:: Work required ::
The string "gibi" may appear in lines of the listing. Report each line where it does.

:: Exercise material ::
....

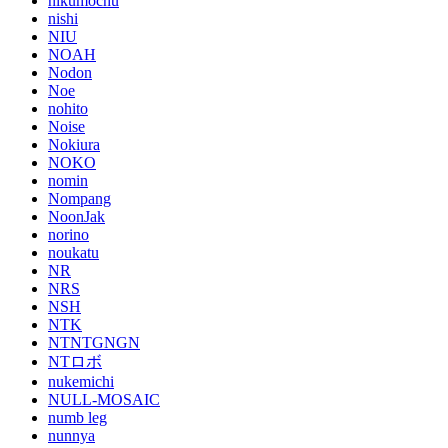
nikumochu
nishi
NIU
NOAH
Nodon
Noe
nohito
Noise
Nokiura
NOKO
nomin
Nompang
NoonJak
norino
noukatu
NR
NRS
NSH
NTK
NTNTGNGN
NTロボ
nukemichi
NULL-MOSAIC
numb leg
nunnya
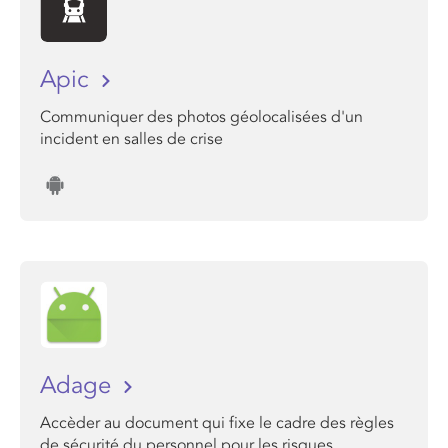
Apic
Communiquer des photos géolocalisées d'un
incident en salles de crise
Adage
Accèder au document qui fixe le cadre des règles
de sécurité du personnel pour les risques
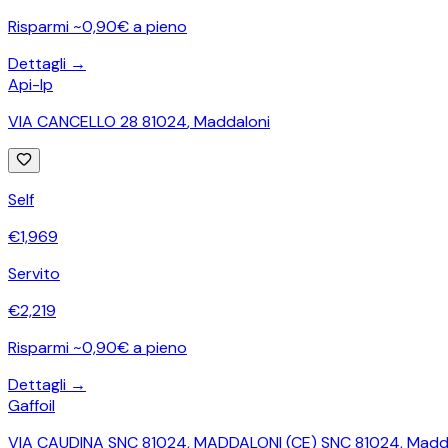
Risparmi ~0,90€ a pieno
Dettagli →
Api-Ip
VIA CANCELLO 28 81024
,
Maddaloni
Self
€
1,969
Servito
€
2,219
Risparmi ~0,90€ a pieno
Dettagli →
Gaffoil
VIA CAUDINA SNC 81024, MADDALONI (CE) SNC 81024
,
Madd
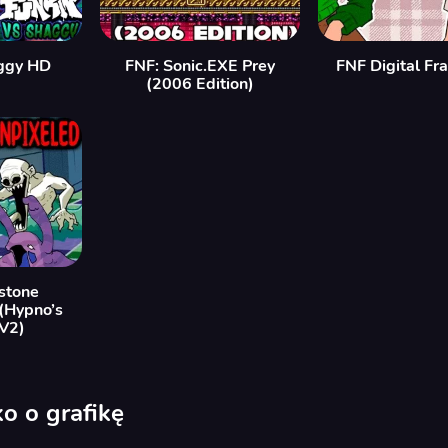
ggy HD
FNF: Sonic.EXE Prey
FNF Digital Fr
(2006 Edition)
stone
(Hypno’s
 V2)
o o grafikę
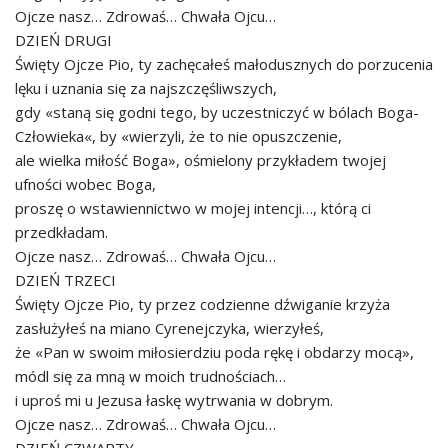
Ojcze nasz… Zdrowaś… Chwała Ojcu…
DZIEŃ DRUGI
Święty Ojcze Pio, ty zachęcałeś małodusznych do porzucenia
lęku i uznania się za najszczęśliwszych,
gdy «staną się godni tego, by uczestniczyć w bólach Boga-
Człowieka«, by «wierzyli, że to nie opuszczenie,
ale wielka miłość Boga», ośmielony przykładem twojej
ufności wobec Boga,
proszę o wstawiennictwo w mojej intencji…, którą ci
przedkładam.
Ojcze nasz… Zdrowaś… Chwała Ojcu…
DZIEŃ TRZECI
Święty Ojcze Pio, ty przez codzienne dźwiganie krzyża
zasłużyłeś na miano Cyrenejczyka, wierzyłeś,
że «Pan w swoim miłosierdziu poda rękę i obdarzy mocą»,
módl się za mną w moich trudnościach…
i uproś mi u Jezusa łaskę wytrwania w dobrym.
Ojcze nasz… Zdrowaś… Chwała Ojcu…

....

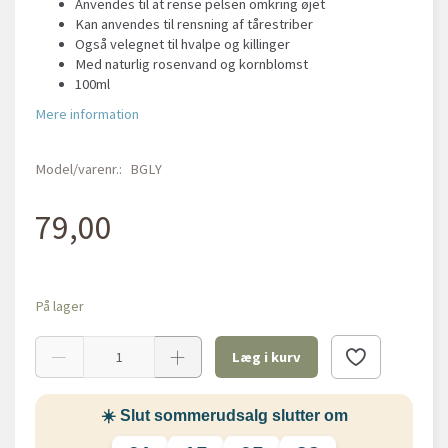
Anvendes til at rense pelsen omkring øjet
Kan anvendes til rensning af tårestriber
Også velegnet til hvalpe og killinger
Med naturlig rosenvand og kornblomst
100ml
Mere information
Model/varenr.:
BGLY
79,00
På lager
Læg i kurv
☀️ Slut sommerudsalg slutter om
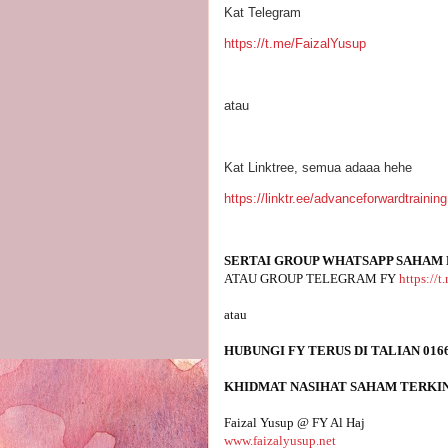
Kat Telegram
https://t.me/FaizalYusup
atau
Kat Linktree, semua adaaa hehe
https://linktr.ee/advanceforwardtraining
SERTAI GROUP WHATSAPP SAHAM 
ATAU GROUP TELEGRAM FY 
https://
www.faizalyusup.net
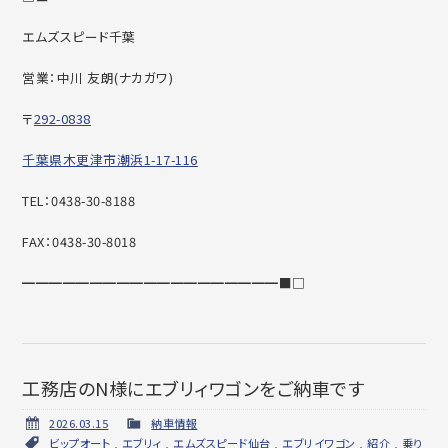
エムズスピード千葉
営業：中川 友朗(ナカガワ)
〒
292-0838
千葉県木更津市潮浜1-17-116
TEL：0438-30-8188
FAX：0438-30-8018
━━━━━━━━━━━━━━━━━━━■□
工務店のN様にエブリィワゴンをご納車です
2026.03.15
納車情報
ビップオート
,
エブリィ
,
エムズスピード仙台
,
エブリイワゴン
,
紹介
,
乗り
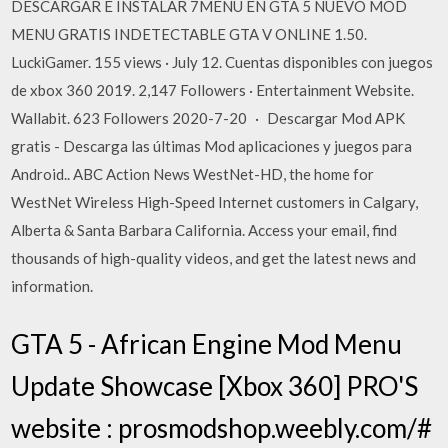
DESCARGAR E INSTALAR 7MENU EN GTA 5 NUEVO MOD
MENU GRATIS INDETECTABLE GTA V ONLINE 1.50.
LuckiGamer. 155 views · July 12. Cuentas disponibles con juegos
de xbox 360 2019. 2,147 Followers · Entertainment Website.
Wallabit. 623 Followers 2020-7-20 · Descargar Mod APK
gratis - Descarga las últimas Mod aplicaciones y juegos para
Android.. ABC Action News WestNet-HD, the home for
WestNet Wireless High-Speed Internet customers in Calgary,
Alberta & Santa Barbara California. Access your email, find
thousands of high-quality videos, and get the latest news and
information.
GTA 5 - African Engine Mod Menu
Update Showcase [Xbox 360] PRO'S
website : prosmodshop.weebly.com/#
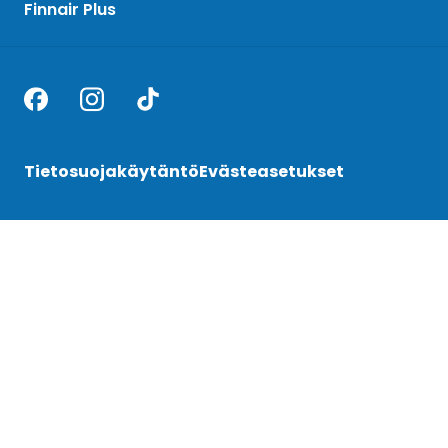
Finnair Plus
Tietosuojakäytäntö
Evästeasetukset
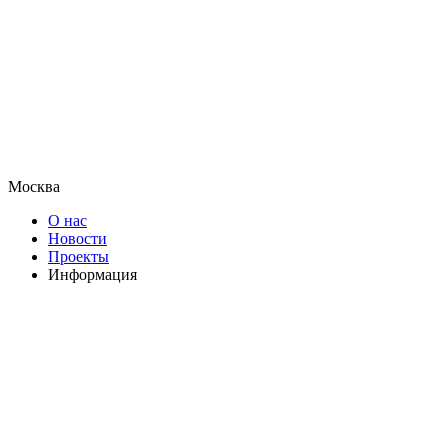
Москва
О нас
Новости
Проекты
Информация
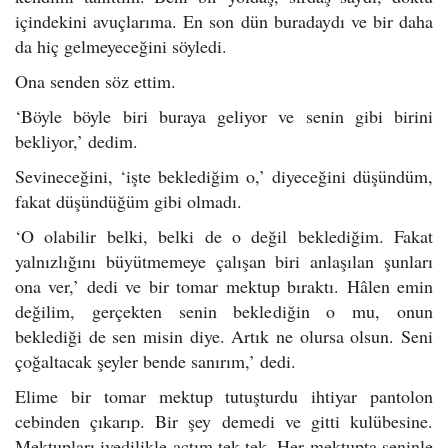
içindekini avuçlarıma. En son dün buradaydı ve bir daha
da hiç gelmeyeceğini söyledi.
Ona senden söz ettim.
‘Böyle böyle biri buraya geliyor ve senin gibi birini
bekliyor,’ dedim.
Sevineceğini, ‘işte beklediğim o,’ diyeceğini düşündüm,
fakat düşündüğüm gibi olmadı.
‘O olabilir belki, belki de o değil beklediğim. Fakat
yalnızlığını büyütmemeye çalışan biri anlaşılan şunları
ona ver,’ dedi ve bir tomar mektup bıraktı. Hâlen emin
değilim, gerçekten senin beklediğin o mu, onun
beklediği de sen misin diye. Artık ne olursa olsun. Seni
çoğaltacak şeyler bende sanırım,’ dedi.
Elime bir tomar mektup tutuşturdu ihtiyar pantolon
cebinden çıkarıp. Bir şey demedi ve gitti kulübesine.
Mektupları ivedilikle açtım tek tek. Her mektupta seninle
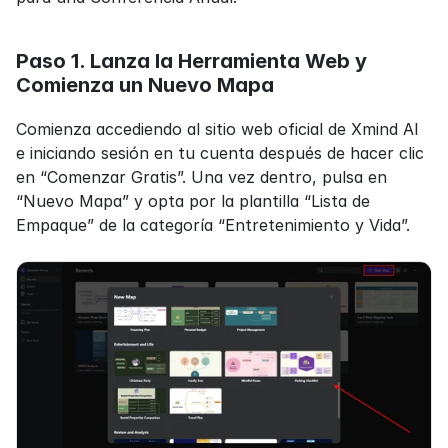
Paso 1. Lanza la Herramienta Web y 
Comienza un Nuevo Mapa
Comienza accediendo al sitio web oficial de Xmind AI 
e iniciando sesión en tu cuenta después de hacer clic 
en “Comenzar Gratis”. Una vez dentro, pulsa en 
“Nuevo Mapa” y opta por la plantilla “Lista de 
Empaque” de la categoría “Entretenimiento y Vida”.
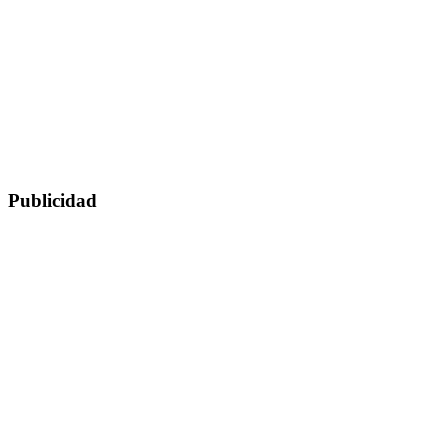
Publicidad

....

:: Exercise solution ::
‘Böyle böyle biri buraya geliyor ve senin gibi birini
fakat düşündüğüm gibi olmadı.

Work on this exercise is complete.